Looking at the records below, say how many lines include "Rasmussen", and add nothing else.

[Collected data]
* * *

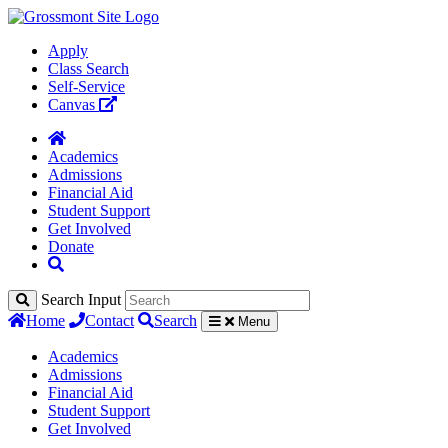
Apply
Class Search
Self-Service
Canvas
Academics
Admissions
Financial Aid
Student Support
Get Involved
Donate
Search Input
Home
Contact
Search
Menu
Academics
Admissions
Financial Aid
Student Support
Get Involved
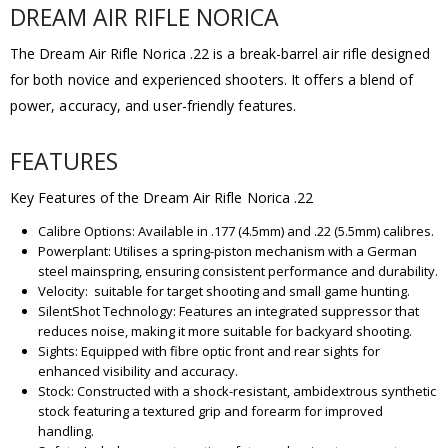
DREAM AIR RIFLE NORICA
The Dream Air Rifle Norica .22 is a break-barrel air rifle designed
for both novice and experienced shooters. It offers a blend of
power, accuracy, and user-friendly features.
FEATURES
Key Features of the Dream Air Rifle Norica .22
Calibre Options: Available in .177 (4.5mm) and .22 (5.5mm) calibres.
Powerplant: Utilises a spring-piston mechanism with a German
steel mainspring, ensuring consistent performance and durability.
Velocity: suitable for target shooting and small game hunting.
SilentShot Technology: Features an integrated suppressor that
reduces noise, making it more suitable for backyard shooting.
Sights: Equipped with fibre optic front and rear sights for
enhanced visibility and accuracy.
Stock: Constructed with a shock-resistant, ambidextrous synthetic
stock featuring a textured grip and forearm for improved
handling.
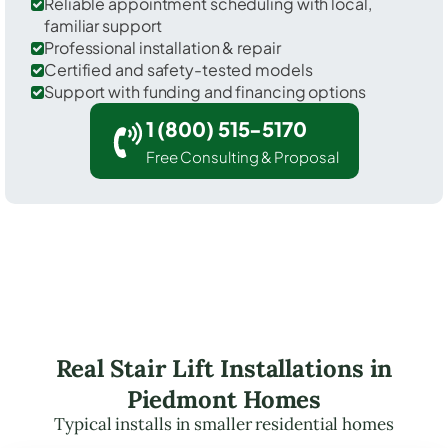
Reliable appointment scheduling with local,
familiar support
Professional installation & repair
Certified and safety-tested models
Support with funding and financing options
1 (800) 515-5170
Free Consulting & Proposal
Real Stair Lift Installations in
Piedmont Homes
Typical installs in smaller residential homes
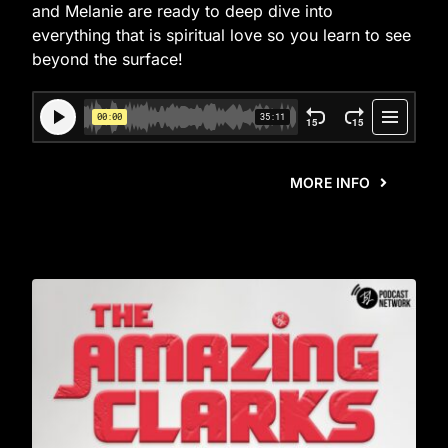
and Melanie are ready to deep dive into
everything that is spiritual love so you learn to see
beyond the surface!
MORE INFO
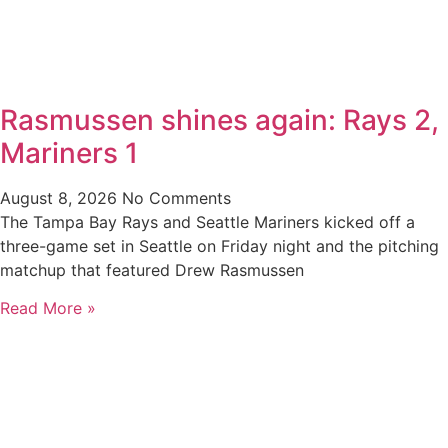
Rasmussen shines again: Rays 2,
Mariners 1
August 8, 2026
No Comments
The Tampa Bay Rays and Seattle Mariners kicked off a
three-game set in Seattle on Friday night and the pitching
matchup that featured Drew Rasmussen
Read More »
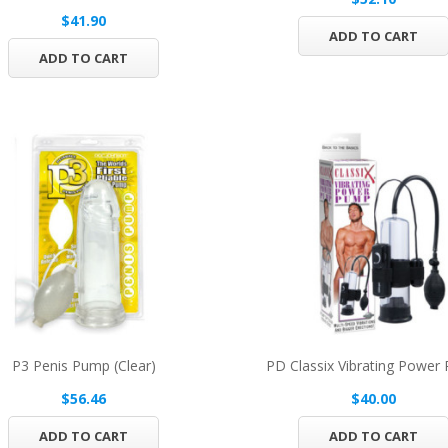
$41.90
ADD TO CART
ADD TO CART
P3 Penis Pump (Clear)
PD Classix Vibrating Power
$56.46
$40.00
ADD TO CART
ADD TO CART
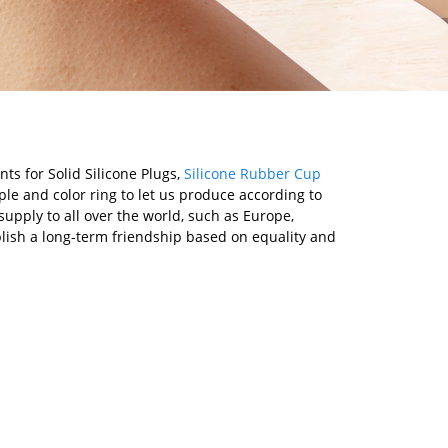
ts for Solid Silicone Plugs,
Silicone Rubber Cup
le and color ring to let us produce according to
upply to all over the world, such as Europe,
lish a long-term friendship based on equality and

* * *

** Solved problem **
2